Is there a straightforward way to do this?

egilchri
  • 761
  • 1
  • 5
  • 19

3 Answers3

3

Text::Unidecode can help you. It translates Unicode to ASCII.

$ perl -Mutf8 -e 'use Text::Unidecode; print unidecode("écrit")'
ecrit
mob
  • 117,087
  • 18
  • 149
  • 283
choroba
  • 231,213
  • 25
  • 204
  • 289
  • Thanks. That should get me started as I work my away across my backlog of world languages. :-) – egilchri Feb 21 '13 at 18:18
  • Although on second thought, it probably will get a bit tricky as I get into languages whose "Index Characters" are not ASCII. The expanded description of what I'm doing is sorting book indexes (indices?) and then grouping the sorted words into categories. – egilchri Feb 21 '13 at 18:25
  • I don't recommend Text::Unidecode, it is a measure of last resort! We have better tools for solving this kind of problem. – daxim Feb 24 '13 at 16:51
2

Equality and order of strings is determined by things called collations. The tricky part is that they depend on the language and culture (the technical term is "locale"). For example you may consider ø and o equivalent, but to a Dane the are different letters and must be ordered differently.

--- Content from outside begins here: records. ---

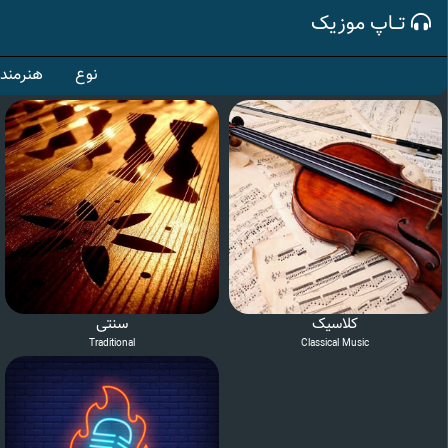
تــاپ موزیک
نوع
هنرمند
کلاسیک
سنتی
Traditional
Classical Music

The Perl module for working with collations is Unicode::Collate.

Update: You can also use Perl's built-in locale support with use locale:

use locale; 
use POSIX qw(setlocale LC_ALL);

setlocale(LC_ALL, ''); # Set default locale from environment variables

This makes builtins such as sort and cmpuse the locale's rules for ordering strings. But be careful; changing the locale of a program may have unexpected consequences, like changing the decimal point to comma in printf output.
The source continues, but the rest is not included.